The World COACH pooled individual-level analysis provides robust prospective evidence that severe pincer morphology (LCEA ≥45°) is associated with a modestly higher odds of incident radiographic hip osteoarthritis within 8 years, whereas moderate pincer (LCEA ≥40°) was not significantly associated overall. Absolute risk of radiographic change was low over the follow-up interval, but subgroup signals (middle-aged adults, higher BMI, women) point to potential patient groups who may warrant closer attention. Clinicians should integrate these findings with clinical symptoms, imaging of soft tissues, and patient preferences when making management decisions. Further research using longer follow-up, 3D imaging, and clinically relevant endpoints is needed to define which hips with acetabular overcoverage are most likely to progress and to guide optimal prevention and treatment strategies.

Funding and clinicaltrials.gov

Funding details and trial registrations are reported in the original article: Riedstra N et al., Br J Sports Med. 2025 Nov 4. Please consult the primary publication for specific funder acknowledgements and cohort registration information.

References

1. Riedstra N, Boel F, van Buuren MM, et al. Severe pincer morphology is associated with incident hip osteoarthritis: prospective individual participant data from 18 935 hips from the World COACH consortium. Br J Sports Med. 2025 Nov 4:bjsports-2024-109595. doi: 10.1136/bjsports-2024-109595. PMID: 41192959.

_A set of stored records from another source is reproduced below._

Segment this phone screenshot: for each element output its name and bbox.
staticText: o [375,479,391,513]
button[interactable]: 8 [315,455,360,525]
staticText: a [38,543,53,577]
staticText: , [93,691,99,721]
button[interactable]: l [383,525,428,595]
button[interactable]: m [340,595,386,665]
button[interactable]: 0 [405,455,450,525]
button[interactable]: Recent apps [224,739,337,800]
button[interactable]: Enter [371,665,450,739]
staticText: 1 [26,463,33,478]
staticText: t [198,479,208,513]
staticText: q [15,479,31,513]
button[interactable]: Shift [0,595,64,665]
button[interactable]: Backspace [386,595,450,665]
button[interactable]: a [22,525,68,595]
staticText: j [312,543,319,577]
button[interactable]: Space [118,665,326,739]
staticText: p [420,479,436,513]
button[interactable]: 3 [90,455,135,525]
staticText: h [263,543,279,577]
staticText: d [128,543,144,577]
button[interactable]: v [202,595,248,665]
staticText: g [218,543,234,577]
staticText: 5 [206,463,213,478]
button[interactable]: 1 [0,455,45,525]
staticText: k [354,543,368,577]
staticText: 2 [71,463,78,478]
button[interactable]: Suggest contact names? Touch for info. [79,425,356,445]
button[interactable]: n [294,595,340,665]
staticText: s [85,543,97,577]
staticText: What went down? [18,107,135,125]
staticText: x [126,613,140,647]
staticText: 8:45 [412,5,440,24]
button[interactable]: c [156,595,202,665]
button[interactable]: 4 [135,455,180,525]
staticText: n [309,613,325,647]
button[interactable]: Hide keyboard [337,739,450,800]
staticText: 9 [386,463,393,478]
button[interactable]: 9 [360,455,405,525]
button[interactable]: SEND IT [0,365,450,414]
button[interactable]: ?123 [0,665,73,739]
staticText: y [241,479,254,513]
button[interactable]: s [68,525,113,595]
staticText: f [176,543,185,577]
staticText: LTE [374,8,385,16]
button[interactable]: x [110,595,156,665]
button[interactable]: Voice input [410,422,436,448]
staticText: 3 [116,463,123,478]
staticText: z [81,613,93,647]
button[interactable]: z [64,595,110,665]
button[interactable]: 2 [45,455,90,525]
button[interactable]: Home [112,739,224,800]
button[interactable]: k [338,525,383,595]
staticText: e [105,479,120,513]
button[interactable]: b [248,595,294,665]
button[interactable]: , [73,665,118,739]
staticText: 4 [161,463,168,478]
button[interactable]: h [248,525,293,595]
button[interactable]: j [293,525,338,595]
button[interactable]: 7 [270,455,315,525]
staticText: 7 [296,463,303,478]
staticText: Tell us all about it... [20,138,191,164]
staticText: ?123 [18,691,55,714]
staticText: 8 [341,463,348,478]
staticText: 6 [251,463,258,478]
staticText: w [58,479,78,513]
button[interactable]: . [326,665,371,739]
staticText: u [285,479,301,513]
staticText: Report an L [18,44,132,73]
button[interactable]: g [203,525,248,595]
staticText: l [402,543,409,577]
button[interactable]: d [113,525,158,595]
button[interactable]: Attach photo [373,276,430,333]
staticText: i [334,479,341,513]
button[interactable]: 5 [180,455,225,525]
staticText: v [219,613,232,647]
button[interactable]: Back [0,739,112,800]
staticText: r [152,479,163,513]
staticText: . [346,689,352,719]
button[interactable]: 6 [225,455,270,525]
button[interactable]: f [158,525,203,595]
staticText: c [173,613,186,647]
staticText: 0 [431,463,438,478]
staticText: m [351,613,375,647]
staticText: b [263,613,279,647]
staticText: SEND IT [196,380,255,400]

2. Ganz R, Parvizi J, Beck M, Leunig M, Nötzli H, Siebenrock KA. Femoroacetabular impingement: a cause for osteoarthritis of the hip. Clinical Orthopaedics and Related Research. 2003;(417):112-120.

3. Beck M, Kalhor M, Leunig M, Ganz R. Hip morphology influences the pattern of damage to the acetabular cartilage: femoroacetabular impingement as a cause of early osteoarthritis of the hip. Clinical Orthopaedics and Related Research. 2005;(441):21-29.

Article provenance

This article synthesises and interprets findings from the cited World COACH consortium publication and places them in clinical and research context for practising clinicians and researchers.